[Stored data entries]
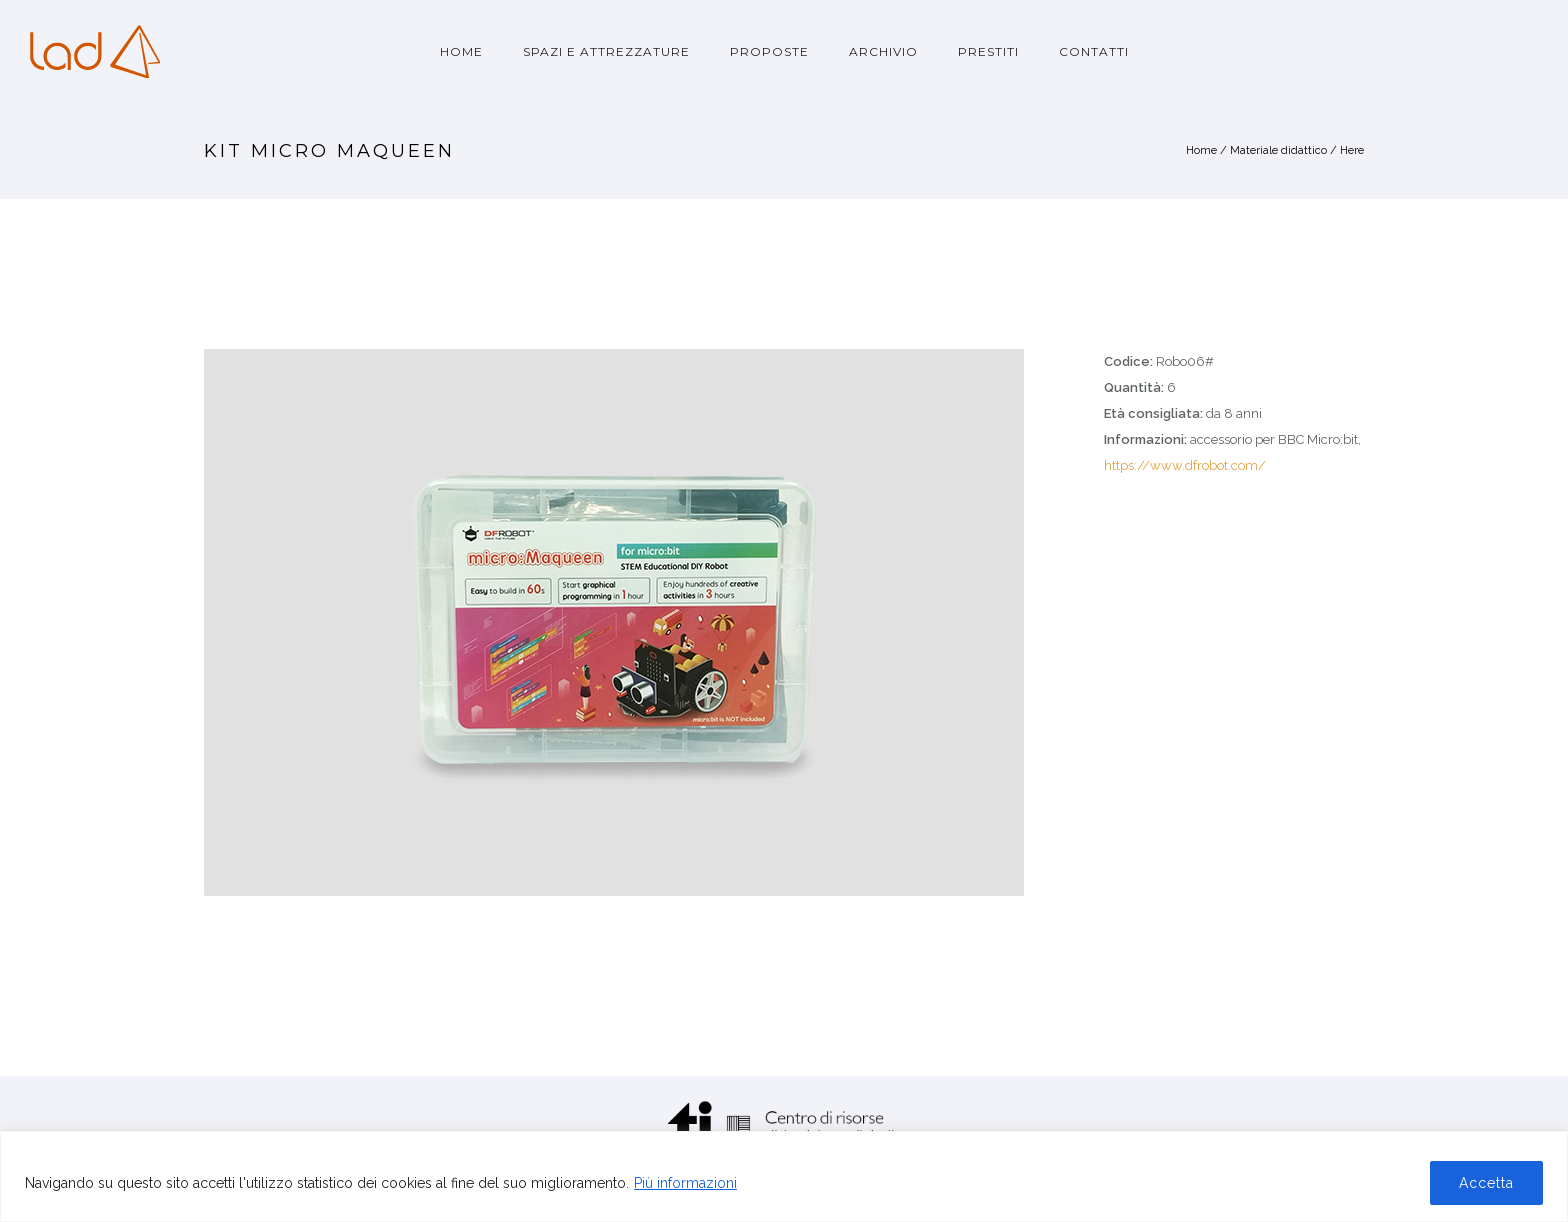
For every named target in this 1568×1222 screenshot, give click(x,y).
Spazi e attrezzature (606, 51)
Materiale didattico (1278, 150)
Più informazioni (685, 1183)
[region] (784, 1176)
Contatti (1094, 51)
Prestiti (988, 51)
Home (461, 51)
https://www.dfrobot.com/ (1185, 465)
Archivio (883, 51)
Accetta (1486, 1183)
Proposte (769, 51)
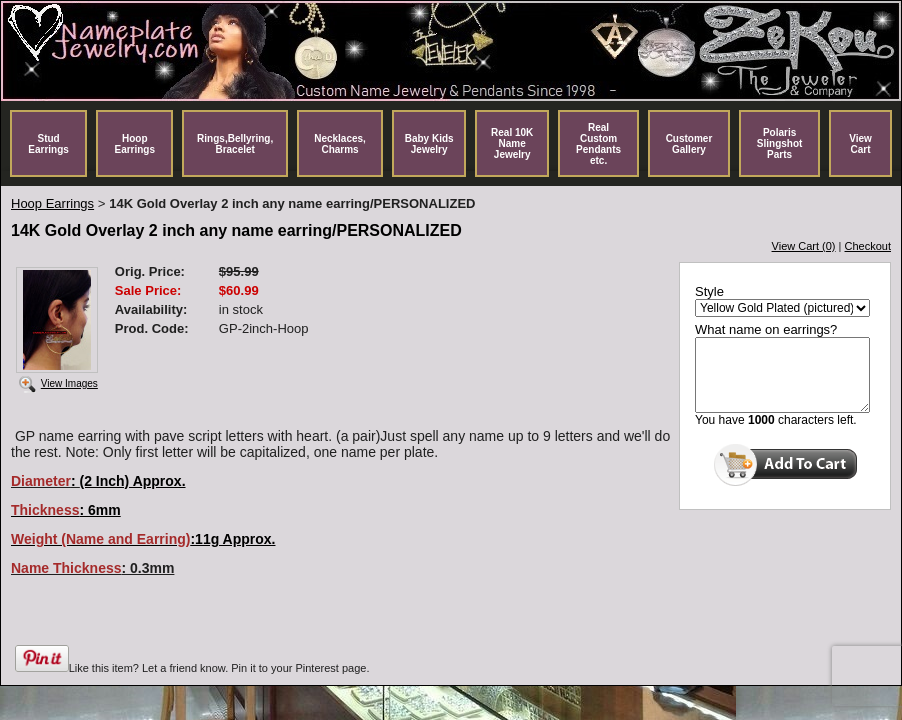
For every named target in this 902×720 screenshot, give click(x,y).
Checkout (868, 246)
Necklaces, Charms (340, 144)
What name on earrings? (766, 329)
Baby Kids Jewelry (429, 144)
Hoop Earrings (134, 144)
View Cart (860, 144)
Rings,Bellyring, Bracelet (235, 144)
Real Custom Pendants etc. (598, 144)
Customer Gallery (689, 144)
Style (709, 291)
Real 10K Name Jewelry (512, 143)
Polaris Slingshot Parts (780, 143)
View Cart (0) (804, 246)
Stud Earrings (48, 144)
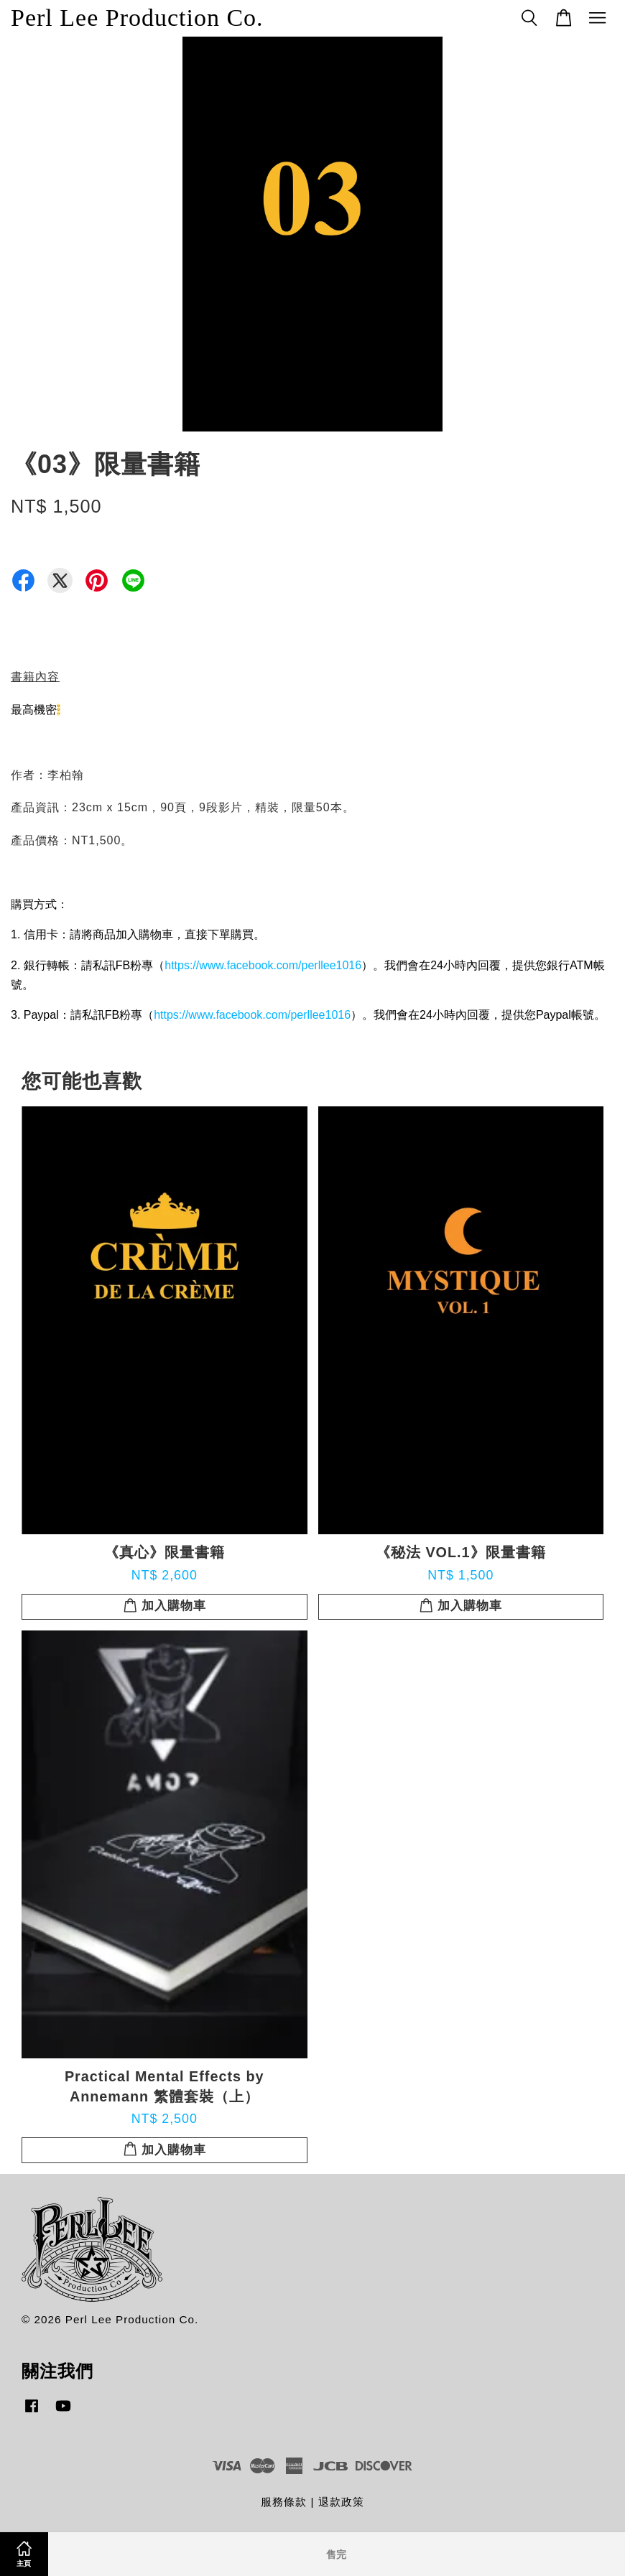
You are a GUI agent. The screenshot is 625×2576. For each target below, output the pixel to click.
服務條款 (284, 2502)
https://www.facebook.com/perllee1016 (263, 965)
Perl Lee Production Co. (137, 17)
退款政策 (341, 2502)
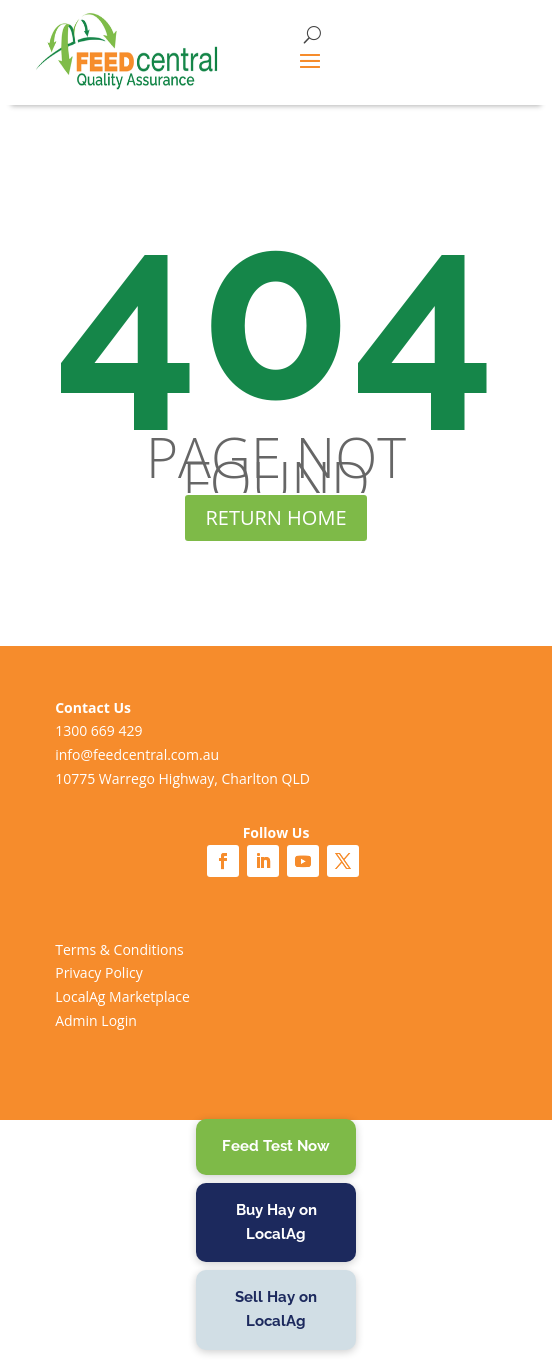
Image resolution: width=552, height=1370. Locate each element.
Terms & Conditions (119, 949)
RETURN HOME (275, 517)
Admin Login (96, 1020)
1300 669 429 (98, 730)
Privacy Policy (98, 972)
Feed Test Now (276, 1146)
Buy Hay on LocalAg (276, 1222)
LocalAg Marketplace (122, 996)
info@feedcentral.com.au (137, 754)
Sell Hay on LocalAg (276, 1309)
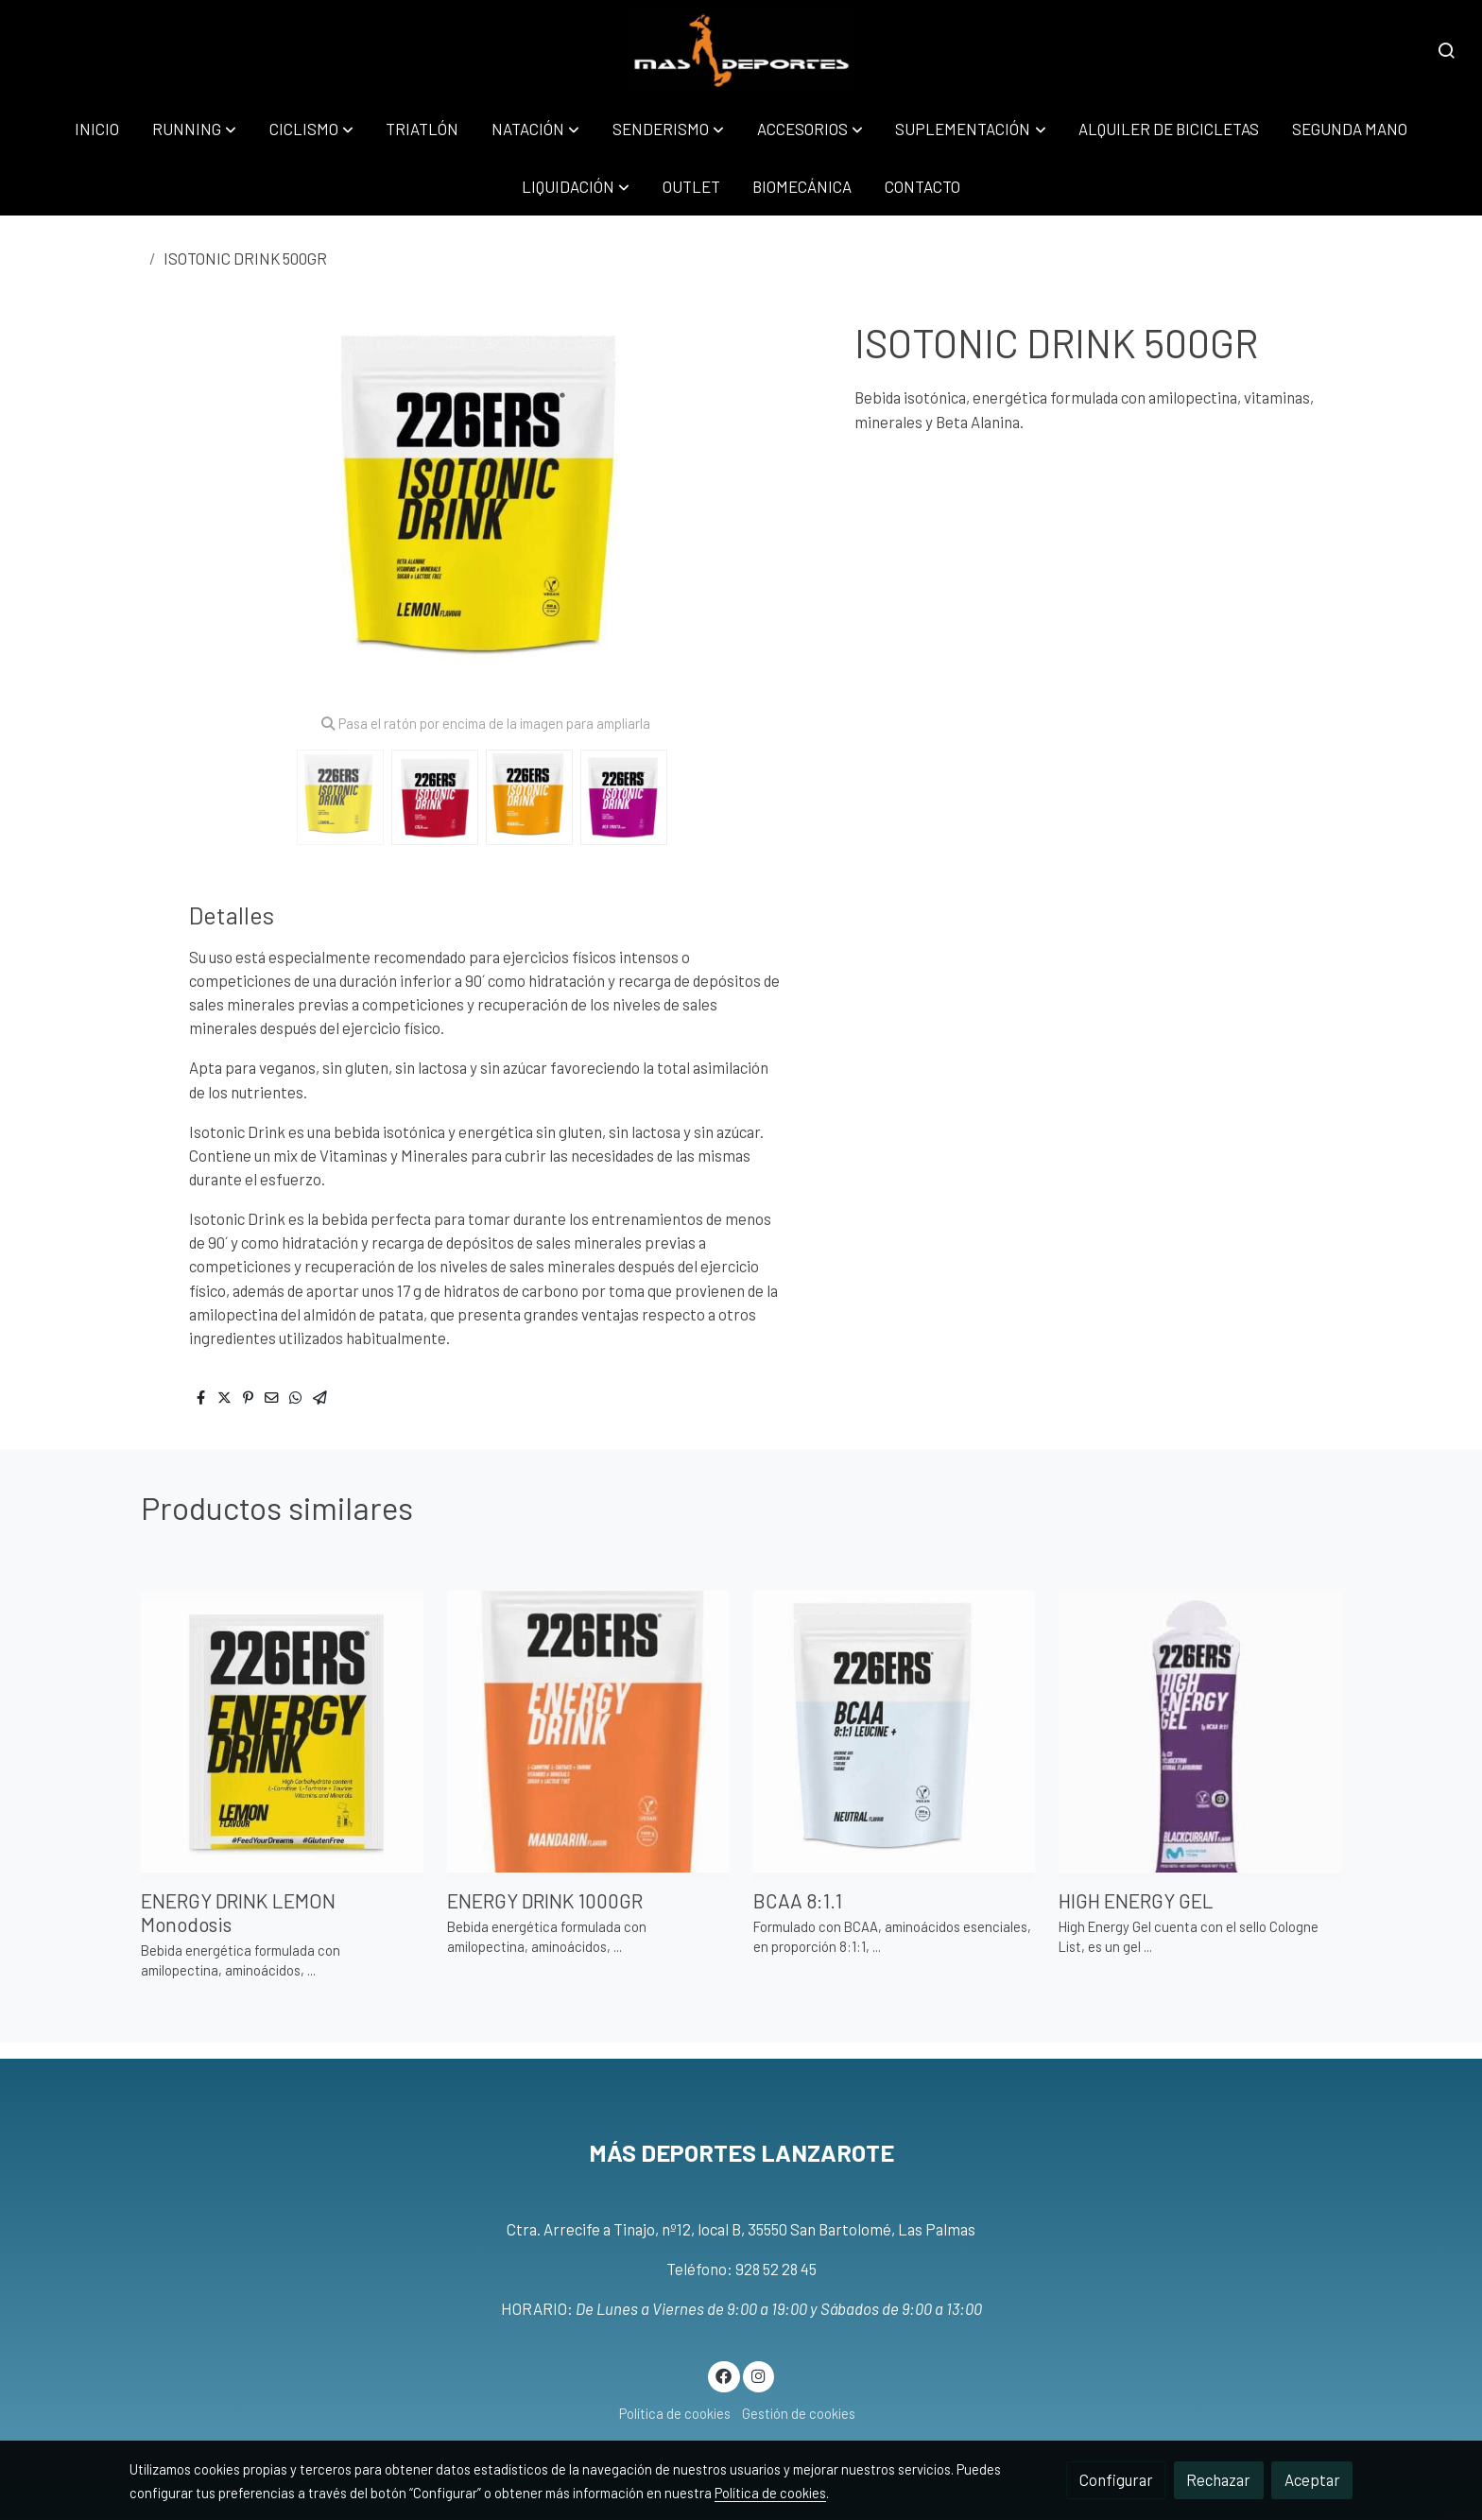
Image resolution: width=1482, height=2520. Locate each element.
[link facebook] (724, 2375)
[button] (194, 129)
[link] (741, 50)
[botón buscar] (1446, 50)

**Aim of the exercise:**
Set out every record exactly, images excluded.

**The completed task:**
For every named target in this 1568×1222 screenshot, give click(x,y).
Spazi e attrezzature (606, 51)
Materiale didattico (1278, 150)
Più informazioni (685, 1183)
[region] (784, 1176)
Contatti (1094, 51)
Prestiti (988, 51)
Home (461, 51)
https://www.dfrobot.com/ (1185, 465)
Archivio (883, 51)
Accetta (1486, 1183)
Proposte (769, 51)
For every named target in this 902×720 screenshot, give click(x,y).
Checkout (868, 246)
Necklaces, Charms (340, 144)
What name on earrings? (766, 329)
Baby Kids Jewelry (429, 144)
Hoop Earrings (134, 144)
View Cart (860, 144)
Rings,Bellyring, Bracelet (235, 144)
Real Custom Pendants etc. (598, 144)
Customer Gallery (689, 144)
Style (709, 291)
Real 10K Name Jewelry (512, 143)
Polaris Slingshot Parts (780, 143)
View Cart (0) (804, 246)
Stud Earrings (48, 144)
You are a GUI agent. The screenshot is 625×2576. For each target below, output the pixel to click.
服務條款 (284, 2502)
https://www.facebook.com/perllee1016 (263, 965)
Perl Lee Production Co. (137, 17)
退款政策 (341, 2502)
Image resolution: width=552, height=1370. Locate each element.
Terms & Conditions (119, 949)
RETURN HOME (275, 517)
Admin Login (96, 1020)
1300 669 429 (98, 730)
Privacy Policy (98, 972)
Feed Test Now (276, 1146)
Buy Hay on LocalAg (276, 1222)
LocalAg Marketplace (122, 996)
info@feedcentral.com.au (137, 754)
Sell Hay on LocalAg (276, 1309)
Image resolution: width=1482, height=2520. Locate each element.
[link facebook] (724, 2375)
[button] (194, 129)
[link] (741, 50)
[botón buscar] (1446, 50)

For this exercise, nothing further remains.